Hanna Haar, of Montauk, travels to Italy's Puglia region to compete in Food Network's "Ciao House" season 2. Credit: Food Network

A Montauk chef says hello to “Ciao House” season 2, Sunday at 8 p.m. on Food Network, when Hanna Haar competes with 11 other promising talents to prepare Italian food while living together in a villa in Italy’s Puglia region.

And while the historic surroundings and the potent, powerful traditions of Italian cuisine impacted mightily on her, she recalls by phone with Newsday, real life had a way of affecting her just as much.

“We were down by the docks when we first arrived” in April, says Haar, who turns 29 next Wednesday, “and there's the fishermen that stand on the docks and they have this beautiful, fresh seafood that they caught literally feet behind them. And they’re, like, ‘You want to try some?’ Obviously we're going to say yes — we're chefs. So we're tossing back raw octopuses, raw cockles, all these little raw shrimp. And all of a sudden the producer goes, ‘Stop! Don't eat that food! It's been sitting there five hours while we set up this shot!’ The producers were terrified we were all going to get food poisoning — and two of us ended up actually getting food poisoning!”

She chuckles at the humorous-only-in-retrospect memory. “Those fishermen, they can eat anything. I'm sure their stomachs are steel. But ours apparently were not!”

Under chefs Alex Guarnaschelli and Gabe Bertaccini, one contestant is eliminated weekly as they prepare Italian meals toward the prize of “an immersive culinary education across Italy, training with acclaimed Italian master chefs,” per Food Network. Even during production, the chefs spent time learning from experts, including old nonnas — Italian for “grandmothers.” “That was probably the most valuable thing I took from the show,” Haar says. “That education I received from all these masters, hundreds of years of experience combined.”

The charismatic Haar projects hundreds of years of experience herself. Born in Bethpage and raised in Islandia, she and her younger sister, Jessie, were raised by mom Lynn and late dad Jeffrey Haar, who worked for the Town of Oyster Bay’s sanitation department for 25 years until his death in 2010. He was from a carnival family — his father, Edward Haar, owned the traveling Empire State Shows, and from 1990 to 1999, Jeffrey and Lynn owned and ran a goldfish-game concession with the carnival Silver Dollar Shows.

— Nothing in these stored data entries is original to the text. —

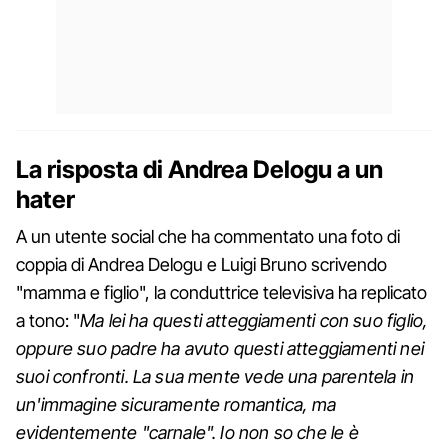
La risposta di Andrea Delogu a un
hater
A un utente social che ha commentato una foto di
coppia di Andrea Delogu e Luigi Bruno scrivendo
"mamma e figlio", la conduttrice televisiva ha replicato
a tono: "
Ma lei ha questi atteggiamenti con suo figlio,
oppure suo padre ha avuto questi atteggiamenti nei
suoi confronti. La sua mente vede una parentela in
un'immagine sicuramente romantica, ma
evidentemente "carnale". Io non so che le è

Then her father died when Hanna was in her mid-teens. “My mother just kind of checked out a little bit and me and my sister were kind of left on our own and it got really rough.” Hanna found her first job at a pizza shop “because it was a place I could get a paycheck and could get something to eat. I didn't have to spend my money on food, and that was very important.”

The Connetquot High School graduate’s rise up the ranks could already fill a memoir. Starting as an overnight baker at Whole Foods in Lake Grove and then the counter at C’est Cheese in Port Jefferson. She soon became mentored by the famed chef Guy Reuge, as pastry chef at his Mirabelle in Stony Brook and then chef de cuisine at his Le Vin in Lake Grove. At age 19, she went through “a crash course on running a restaurant.”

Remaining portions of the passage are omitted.